START INFORMATION

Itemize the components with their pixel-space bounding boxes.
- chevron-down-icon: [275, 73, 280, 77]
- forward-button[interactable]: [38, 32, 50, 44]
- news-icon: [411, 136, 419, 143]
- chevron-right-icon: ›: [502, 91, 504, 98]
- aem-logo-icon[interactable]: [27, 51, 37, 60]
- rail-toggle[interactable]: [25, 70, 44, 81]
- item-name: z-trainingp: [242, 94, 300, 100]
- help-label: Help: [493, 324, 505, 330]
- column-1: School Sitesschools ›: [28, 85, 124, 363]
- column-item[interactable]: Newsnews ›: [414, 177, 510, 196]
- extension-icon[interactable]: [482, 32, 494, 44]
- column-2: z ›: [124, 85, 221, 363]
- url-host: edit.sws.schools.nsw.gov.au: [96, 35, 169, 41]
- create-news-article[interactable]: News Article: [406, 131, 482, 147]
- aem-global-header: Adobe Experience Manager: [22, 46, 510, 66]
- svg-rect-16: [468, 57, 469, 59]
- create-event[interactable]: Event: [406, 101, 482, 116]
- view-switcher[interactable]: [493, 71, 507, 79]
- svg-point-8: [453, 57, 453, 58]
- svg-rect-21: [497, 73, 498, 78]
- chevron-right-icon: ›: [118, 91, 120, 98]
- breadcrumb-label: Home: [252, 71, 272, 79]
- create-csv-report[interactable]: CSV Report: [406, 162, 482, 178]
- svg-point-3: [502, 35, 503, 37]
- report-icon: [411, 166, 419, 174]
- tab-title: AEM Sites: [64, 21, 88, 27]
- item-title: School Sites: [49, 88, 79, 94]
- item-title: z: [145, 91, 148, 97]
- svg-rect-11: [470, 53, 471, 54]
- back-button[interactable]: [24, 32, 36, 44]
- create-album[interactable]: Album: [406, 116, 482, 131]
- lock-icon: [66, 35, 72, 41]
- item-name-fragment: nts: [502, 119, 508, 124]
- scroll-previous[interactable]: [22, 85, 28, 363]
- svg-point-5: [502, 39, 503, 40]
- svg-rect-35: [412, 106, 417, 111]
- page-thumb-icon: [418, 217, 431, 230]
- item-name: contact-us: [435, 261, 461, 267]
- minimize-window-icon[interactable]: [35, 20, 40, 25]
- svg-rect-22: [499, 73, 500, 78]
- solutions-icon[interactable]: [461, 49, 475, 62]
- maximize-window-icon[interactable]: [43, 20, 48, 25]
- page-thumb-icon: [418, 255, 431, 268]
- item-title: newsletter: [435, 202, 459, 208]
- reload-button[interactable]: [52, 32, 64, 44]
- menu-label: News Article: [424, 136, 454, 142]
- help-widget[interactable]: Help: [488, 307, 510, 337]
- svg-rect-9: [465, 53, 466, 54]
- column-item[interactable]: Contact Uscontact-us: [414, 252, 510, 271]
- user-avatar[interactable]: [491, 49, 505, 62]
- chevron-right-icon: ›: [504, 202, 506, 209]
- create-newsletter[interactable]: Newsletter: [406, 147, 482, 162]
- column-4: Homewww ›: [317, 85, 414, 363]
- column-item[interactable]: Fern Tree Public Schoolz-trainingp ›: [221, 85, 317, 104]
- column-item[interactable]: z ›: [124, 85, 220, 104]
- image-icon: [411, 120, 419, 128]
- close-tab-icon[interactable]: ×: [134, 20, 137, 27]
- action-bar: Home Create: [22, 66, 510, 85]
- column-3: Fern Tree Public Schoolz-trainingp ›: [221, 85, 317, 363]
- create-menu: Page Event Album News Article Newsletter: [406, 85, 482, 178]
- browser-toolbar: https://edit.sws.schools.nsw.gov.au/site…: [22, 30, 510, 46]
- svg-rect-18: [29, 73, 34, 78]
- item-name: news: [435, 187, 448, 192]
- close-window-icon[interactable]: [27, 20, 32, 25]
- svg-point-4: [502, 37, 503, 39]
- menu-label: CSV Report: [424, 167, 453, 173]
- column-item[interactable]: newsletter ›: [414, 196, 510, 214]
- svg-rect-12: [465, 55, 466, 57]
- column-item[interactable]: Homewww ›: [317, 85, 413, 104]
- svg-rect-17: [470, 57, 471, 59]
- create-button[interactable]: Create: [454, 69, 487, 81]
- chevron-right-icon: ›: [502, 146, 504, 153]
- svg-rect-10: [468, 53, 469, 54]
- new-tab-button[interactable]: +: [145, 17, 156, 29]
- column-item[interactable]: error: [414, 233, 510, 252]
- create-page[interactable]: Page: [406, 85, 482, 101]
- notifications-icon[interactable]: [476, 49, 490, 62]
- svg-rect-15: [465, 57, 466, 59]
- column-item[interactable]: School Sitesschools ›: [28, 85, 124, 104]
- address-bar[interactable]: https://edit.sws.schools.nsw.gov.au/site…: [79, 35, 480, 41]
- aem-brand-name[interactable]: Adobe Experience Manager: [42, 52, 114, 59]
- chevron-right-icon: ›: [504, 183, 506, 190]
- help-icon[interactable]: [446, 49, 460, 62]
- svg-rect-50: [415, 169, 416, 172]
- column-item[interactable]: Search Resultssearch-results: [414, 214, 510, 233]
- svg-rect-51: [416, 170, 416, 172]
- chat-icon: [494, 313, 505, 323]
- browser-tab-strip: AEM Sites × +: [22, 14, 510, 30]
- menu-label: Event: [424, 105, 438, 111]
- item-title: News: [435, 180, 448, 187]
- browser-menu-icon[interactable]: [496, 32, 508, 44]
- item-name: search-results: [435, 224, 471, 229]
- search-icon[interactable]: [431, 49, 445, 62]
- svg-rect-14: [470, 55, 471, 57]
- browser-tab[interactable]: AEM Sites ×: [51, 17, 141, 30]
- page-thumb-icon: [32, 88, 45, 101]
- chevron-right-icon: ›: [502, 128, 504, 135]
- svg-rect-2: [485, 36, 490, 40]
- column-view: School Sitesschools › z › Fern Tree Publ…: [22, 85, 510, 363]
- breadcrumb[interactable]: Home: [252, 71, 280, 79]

END INFORMATION

### WORK TO BE COMPLETED
Repeat the data word for word.

### COMPLETED TASK
Itemize the components with their pixel-space bounding boxes.
- chevron-down-icon: [275, 73, 280, 77]
- forward-button[interactable]: [38, 32, 50, 44]
- news-icon: [411, 136, 419, 143]
- chevron-right-icon: ›: [502, 91, 504, 98]
- aem-logo-icon[interactable]: [27, 51, 37, 60]
- rail-toggle[interactable]: [25, 70, 44, 81]
- item-name: z-trainingp: [242, 94, 300, 100]
- help-label: Help: [493, 324, 505, 330]
- column-1: School Sitesschools ›: [28, 85, 124, 363]
- column-item[interactable]: Newsnews ›: [414, 177, 510, 196]
- extension-icon[interactable]: [482, 32, 494, 44]
- column-2: z ›: [124, 85, 221, 363]
- url-host: edit.sws.schools.nsw.gov.au: [96, 35, 169, 41]
- create-news-article[interactable]: News Article: [406, 131, 482, 147]
- aem-global-header: Adobe Experience Manager: [22, 46, 510, 66]
- svg-rect-16: [468, 57, 469, 59]
- create-event[interactable]: Event: [406, 101, 482, 116]
- view-switcher[interactable]: [493, 71, 507, 79]
- svg-point-8: [453, 57, 453, 58]
- svg-rect-21: [497, 73, 498, 78]
- chevron-right-icon: ›: [118, 91, 120, 98]
- breadcrumb-label: Home: [252, 71, 272, 79]
- create-csv-report[interactable]: CSV Report: [406, 162, 482, 178]
- svg-point-3: [502, 35, 503, 37]
- report-icon: [411, 166, 419, 174]
- tab-title: AEM Sites: [64, 21, 88, 27]
- item-title: School Sites: [49, 88, 79, 94]
- item-title: z: [145, 91, 148, 97]
- svg-rect-11: [470, 53, 471, 54]
- back-button[interactable]: [24, 32, 36, 44]
- create-album[interactable]: Album: [406, 116, 482, 131]
- lock-icon: [66, 35, 72, 41]
- item-name-fragment: nts: [502, 119, 508, 124]
- scroll-previous[interactable]: [22, 85, 28, 363]
- svg-point-5: [502, 39, 503, 40]
- svg-rect-35: [412, 106, 417, 111]
- page-thumb-icon: [418, 217, 431, 230]
- item-name: contact-us: [435, 261, 461, 267]
- minimize-window-icon[interactable]: [35, 20, 40, 25]
- svg-rect-22: [499, 73, 500, 78]
- solutions-icon[interactable]: [461, 49, 475, 62]
- maximize-window-icon[interactable]: [43, 20, 48, 25]
- page-thumb-icon: [418, 255, 431, 268]
- item-title: newsletter: [435, 202, 459, 208]
- reload-button[interactable]: [52, 32, 64, 44]
- menu-label: News Article: [424, 136, 454, 142]
- help-widget[interactable]: Help: [488, 307, 510, 337]
- svg-rect-9: [465, 53, 466, 54]
- column-item[interactable]: Contact Uscontact-us: [414, 252, 510, 271]
- user-avatar[interactable]: [491, 49, 505, 62]
- chevron-right-icon: ›: [504, 202, 506, 209]
- create-newsletter[interactable]: Newsletter: [406, 147, 482, 162]
- column-4: Homewww ›: [317, 85, 414, 363]
- column-item[interactable]: Fern Tree Public Schoolz-trainingp ›: [221, 85, 317, 104]
- column-item[interactable]: z ›: [124, 85, 220, 104]
- image-icon: [411, 120, 419, 128]
- close-tab-icon[interactable]: ×: [134, 20, 137, 27]
- action-bar: Home Create: [22, 66, 510, 85]
- column-3: Fern Tree Public Schoolz-trainingp ›: [221, 85, 317, 363]
- create-menu: Page Event Album News Article Newsletter: [406, 85, 482, 178]
- browser-toolbar: https://edit.sws.schools.nsw.gov.au/site…: [22, 30, 510, 46]
- svg-rect-18: [29, 73, 34, 78]
- item-name: news: [435, 187, 448, 192]
- close-window-icon[interactable]: [27, 20, 32, 25]
- svg-point-4: [502, 37, 503, 39]
- menu-label: CSV Report: [424, 167, 453, 173]
- column-item[interactable]: newsletter ›: [414, 196, 510, 214]
- svg-rect-12: [465, 55, 466, 57]
- column-item[interactable]: Homewww ›: [317, 85, 413, 104]
- svg-rect-17: [470, 57, 471, 59]
- create-button[interactable]: Create: [454, 69, 487, 81]
- chevron-right-icon: ›: [502, 146, 504, 153]
- svg-rect-10: [468, 53, 469, 54]
- new-tab-button[interactable]: +: [145, 17, 156, 29]
- column-item[interactable]: error: [414, 233, 510, 252]
- create-page[interactable]: Page: [406, 85, 482, 101]
- notifications-icon[interactable]: [476, 49, 490, 62]
- svg-rect-15: [465, 57, 466, 59]
- column-item[interactable]: School Sitesschools ›: [28, 85, 124, 104]
- address-bar[interactable]: https://edit.sws.schools.nsw.gov.au/site…: [79, 35, 480, 41]
- aem-brand-name[interactable]: Adobe Experience Manager: [42, 52, 114, 59]
- chevron-right-icon: ›: [504, 183, 506, 190]
- help-icon[interactable]: [446, 49, 460, 62]
- svg-rect-50: [415, 169, 416, 172]
- column-item[interactable]: Search Resultssearch-results: [414, 214, 510, 233]
- svg-rect-51: [416, 170, 416, 172]
- chat-icon: [494, 313, 505, 323]
- browser-tab-strip: AEM Sites × +: [22, 14, 510, 30]
- menu-label: Event: [424, 105, 438, 111]
- item-title: News: [435, 180, 448, 187]
- browser-menu-icon[interactable]: [496, 32, 508, 44]
- item-name: search-results: [435, 224, 471, 229]
- search-icon[interactable]: [431, 49, 445, 62]
- svg-rect-14: [470, 55, 471, 57]
- browser-tab[interactable]: AEM Sites ×: [51, 17, 141, 30]
- page-thumb-icon: [32, 88, 45, 101]
- chevron-right-icon: ›: [502, 128, 504, 135]
- svg-rect-2: [485, 36, 490, 40]
- column-view: School Sitesschools › z › Fern Tree Publ…: [22, 85, 510, 363]
- breadcrumb[interactable]: Home: [252, 71, 280, 79]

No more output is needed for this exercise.